··· Exercise input

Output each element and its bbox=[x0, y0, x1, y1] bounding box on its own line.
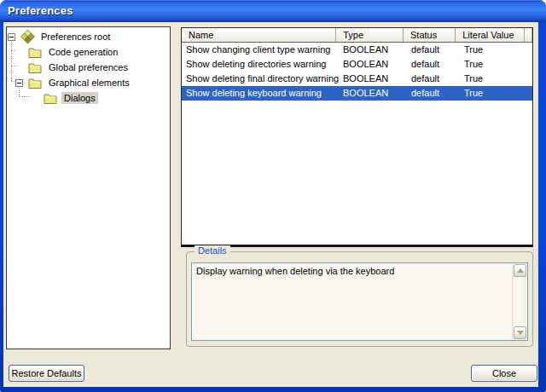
tree-item-code-generation[interactable]: Code generation bbox=[7, 44, 170, 60]
restore-defaults-button[interactable]: Restore Defaults bbox=[9, 365, 84, 382]
tree-item-dialogs[interactable]: Dialogs bbox=[7, 90, 170, 106]
preferences-tree: Preferences root Code generation bbox=[6, 26, 171, 349]
cell-name: Show deleting keyboard warning bbox=[182, 86, 339, 101]
table-row[interactable]: Show changing client type warning BOOLEA… bbox=[182, 43, 532, 57]
folder-icon bbox=[28, 61, 43, 74]
tree-item-preferences-root[interactable]: Preferences root bbox=[7, 29, 170, 44]
titlebar[interactable]: Preferences bbox=[0, 0, 546, 22]
cell-status: default bbox=[407, 72, 460, 86]
tree-item-label: Code generation bbox=[46, 46, 120, 58]
tree-item-label: Graphical elements bbox=[46, 77, 132, 89]
cell-type: BOOLEAN bbox=[339, 86, 407, 101]
tree-item-label-selected: Dialogs bbox=[61, 92, 98, 104]
collapse-minus-icon[interactable] bbox=[8, 33, 15, 41]
column-header-literal-value[interactable]: Literal Value bbox=[456, 28, 525, 42]
folder-icon bbox=[28, 76, 43, 89]
expander-slot bbox=[15, 79, 28, 87]
tree-item-graphical-elements[interactable]: Graphical elements bbox=[7, 75, 170, 90]
chevron-down-icon bbox=[517, 331, 524, 335]
details-groupbox: Details Display warning when deleting vi… bbox=[186, 251, 533, 347]
tree-item-label: Preferences root bbox=[38, 31, 113, 43]
cell-name: Show deleting final directory warning bbox=[182, 72, 339, 86]
cell-status: default bbox=[407, 57, 460, 72]
scroll-down-button[interactable] bbox=[514, 326, 526, 339]
dialog-content: Preferences root Code generation bbox=[3, 22, 538, 387]
column-header-status[interactable]: Status bbox=[404, 28, 456, 42]
scroll-up-button[interactable] bbox=[514, 264, 526, 277]
window-title: Preferences bbox=[8, 4, 73, 17]
cell-literal-value: True bbox=[460, 43, 530, 57]
table-header-row: Name Type Status Literal Value bbox=[182, 28, 532, 43]
table-row[interactable]: Show deleting directories warning BOOLEA… bbox=[182, 57, 532, 72]
folder-icon bbox=[28, 45, 43, 59]
cell-name: Show changing client type warning bbox=[182, 43, 339, 57]
cell-status: default bbox=[407, 86, 460, 101]
close-button[interactable]: Close bbox=[471, 365, 537, 382]
cell-literal-value: True bbox=[460, 72, 530, 86]
details-textarea[interactable]: Display warning when deleting via the ke… bbox=[191, 262, 528, 341]
chevron-up-icon bbox=[517, 268, 524, 273]
cell-type: BOOLEAN bbox=[339, 72, 407, 86]
folder-icon bbox=[44, 91, 58, 105]
details-group-label: Details bbox=[195, 245, 230, 256]
properties-table: Name Type Status Literal Value Show chan… bbox=[181, 27, 533, 247]
cell-type: BOOLEAN bbox=[339, 43, 407, 57]
preferences-dialog: Preferences Pref bbox=[0, 0, 546, 392]
tree-item-label: Global preferences bbox=[46, 61, 131, 73]
column-header-filler bbox=[525, 28, 532, 42]
cell-literal-value: True bbox=[460, 57, 530, 72]
expander-slot bbox=[8, 33, 20, 41]
column-header-name[interactable]: Name bbox=[182, 28, 336, 42]
cell-status: default bbox=[407, 43, 460, 57]
vertical-scrollbar[interactable] bbox=[512, 264, 526, 339]
cell-type: BOOLEAN bbox=[339, 57, 407, 72]
collapse-minus-icon[interactable] bbox=[15, 79, 23, 87]
preferences-root-icon bbox=[20, 30, 35, 43]
tree-item-global-preferences[interactable]: Global preferences bbox=[7, 60, 170, 75]
table-row-selected[interactable]: Show deleting keyboard warning BOOLEAN d… bbox=[182, 86, 532, 101]
table-row[interactable]: Show deleting final directory warning BO… bbox=[182, 72, 532, 86]
cell-literal-value: True bbox=[460, 86, 530, 101]
details-text-value: Display warning when deleting via the ke… bbox=[196, 266, 394, 276]
cell-name: Show deleting directories warning bbox=[182, 57, 339, 72]
column-header-type[interactable]: Type bbox=[336, 28, 404, 42]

······

* Activity *
Restate all entries exactly; pictures stay out.

* Task output *
Output each element and its bbox=[x0, y0, x1, y1] bounding box on its own line.
tree-item-code-generation[interactable]: Code generation bbox=[7, 44, 170, 60]
restore-defaults-button[interactable]: Restore Defaults bbox=[9, 365, 84, 382]
tree-item-dialogs[interactable]: Dialogs bbox=[7, 90, 170, 106]
preferences-tree: Preferences root Code generation bbox=[6, 26, 171, 349]
cell-name: Show deleting keyboard warning bbox=[182, 86, 339, 101]
table-row[interactable]: Show changing client type warning BOOLEA… bbox=[182, 43, 532, 57]
folder-icon bbox=[28, 61, 43, 74]
tree-item-preferences-root[interactable]: Preferences root bbox=[7, 29, 170, 44]
titlebar[interactable]: Preferences bbox=[0, 0, 546, 22]
cell-status: default bbox=[407, 72, 460, 86]
tree-item-label: Code generation bbox=[46, 46, 120, 58]
tree-item-label: Graphical elements bbox=[46, 77, 132, 89]
cell-type: BOOLEAN bbox=[339, 86, 407, 101]
tree-item-label-selected: Dialogs bbox=[61, 92, 98, 104]
collapse-minus-icon[interactable] bbox=[8, 33, 15, 41]
column-header-literal-value[interactable]: Literal Value bbox=[456, 28, 525, 42]
folder-icon bbox=[28, 76, 43, 89]
expander-slot bbox=[15, 79, 28, 87]
tree-item-graphical-elements[interactable]: Graphical elements bbox=[7, 75, 170, 90]
chevron-down-icon bbox=[517, 331, 524, 335]
details-groupbox: Details Display warning when deleting vi… bbox=[186, 251, 533, 347]
tree-item-label: Preferences root bbox=[38, 31, 113, 43]
cell-name: Show deleting final directory warning bbox=[182, 72, 339, 86]
cell-status: default bbox=[407, 57, 460, 72]
scroll-down-button[interactable] bbox=[514, 326, 526, 339]
dialog-content: Preferences root Code generation bbox=[3, 22, 538, 387]
column-header-status[interactable]: Status bbox=[404, 28, 456, 42]
scroll-up-button[interactable] bbox=[514, 264, 526, 277]
window-title: Preferences bbox=[8, 4, 73, 17]
cell-literal-value: True bbox=[460, 43, 530, 57]
table-header-row: Name Type Status Literal Value bbox=[182, 28, 532, 43]
table-row[interactable]: Show deleting directories warning BOOLEA… bbox=[182, 57, 532, 72]
folder-icon bbox=[28, 45, 43, 59]
cell-name: Show changing client type warning bbox=[182, 43, 339, 57]
cell-status: default bbox=[407, 86, 460, 101]
close-button[interactable]: Close bbox=[471, 365, 537, 382]
cell-literal-value: True bbox=[460, 72, 530, 86]
details-textarea[interactable]: Display warning when deleting via the ke… bbox=[191, 262, 528, 341]
chevron-up-icon bbox=[517, 268, 524, 273]
cell-type: BOOLEAN bbox=[339, 72, 407, 86]
folder-icon bbox=[44, 91, 58, 105]
details-group-label: Details bbox=[195, 245, 230, 256]
properties-table: Name Type Status Literal Value Show chan… bbox=[181, 27, 533, 247]
cell-type: BOOLEAN bbox=[339, 43, 407, 57]
preferences-dialog: Preferences Pref bbox=[0, 0, 546, 392]
tree-item-label: Global preferences bbox=[46, 61, 131, 73]
column-header-filler bbox=[525, 28, 532, 42]
cell-literal-value: True bbox=[460, 57, 530, 72]
expander-slot bbox=[8, 33, 20, 41]
column-header-name[interactable]: Name bbox=[182, 28, 336, 42]
cell-status: default bbox=[407, 43, 460, 57]
vertical-scrollbar[interactable] bbox=[512, 264, 526, 339]
cell-type: BOOLEAN bbox=[339, 57, 407, 72]
collapse-minus-icon[interactable] bbox=[15, 79, 23, 87]
preferences-root-icon bbox=[20, 30, 35, 43]
tree-item-global-preferences[interactable]: Global preferences bbox=[7, 60, 170, 75]
table-row-selected[interactable]: Show deleting keyboard warning BOOLEAN d… bbox=[182, 86, 532, 101]
table-row[interactable]: Show deleting final directory warning BO… bbox=[182, 72, 532, 86]
cell-literal-value: True bbox=[460, 86, 530, 101]
details-text-value: Display warning when deleting via the ke… bbox=[196, 266, 394, 276]
cell-name: Show deleting directories warning bbox=[182, 57, 339, 72]
column-header-type[interactable]: Type bbox=[336, 28, 404, 42]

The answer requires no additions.